[Dataset entries]
--
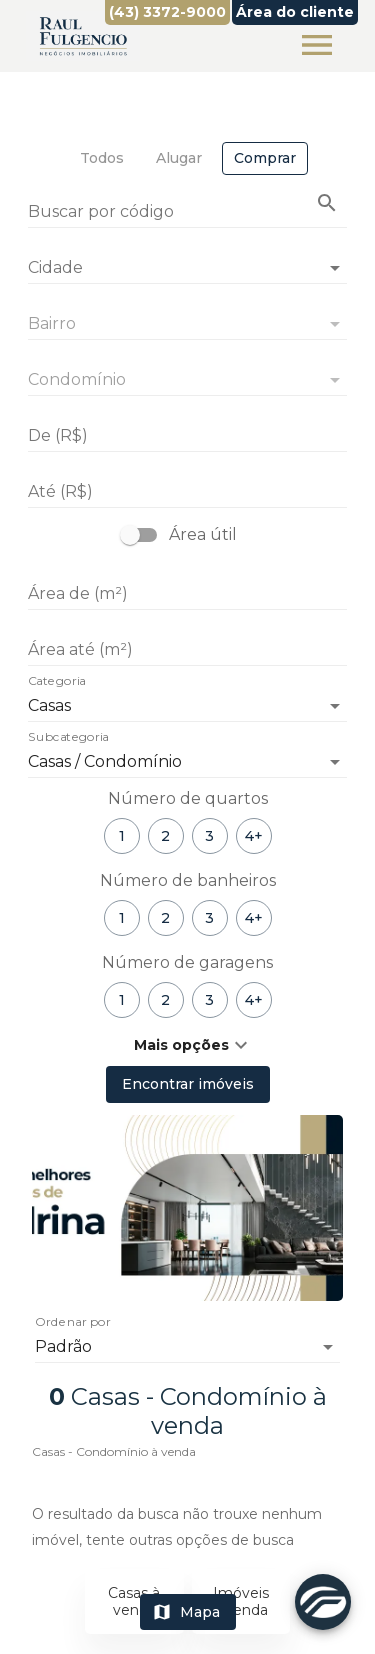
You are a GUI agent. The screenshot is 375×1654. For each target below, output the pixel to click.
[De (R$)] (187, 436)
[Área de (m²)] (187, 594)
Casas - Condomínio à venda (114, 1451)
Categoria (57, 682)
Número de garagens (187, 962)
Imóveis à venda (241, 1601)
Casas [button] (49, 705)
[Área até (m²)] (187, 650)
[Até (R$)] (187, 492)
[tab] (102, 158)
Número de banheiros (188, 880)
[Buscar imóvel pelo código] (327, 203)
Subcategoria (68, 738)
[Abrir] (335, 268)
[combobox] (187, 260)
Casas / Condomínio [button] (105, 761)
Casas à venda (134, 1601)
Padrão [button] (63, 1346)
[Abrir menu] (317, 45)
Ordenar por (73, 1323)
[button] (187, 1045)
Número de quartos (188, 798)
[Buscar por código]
--
### WORK INSTRUCTIONS
From the records above, pull out each line that has "Número".

### PROBLEM SOLUTION
Número de garagens (187, 962)
Número de banheiros (188, 880)
Número de quartos (188, 798)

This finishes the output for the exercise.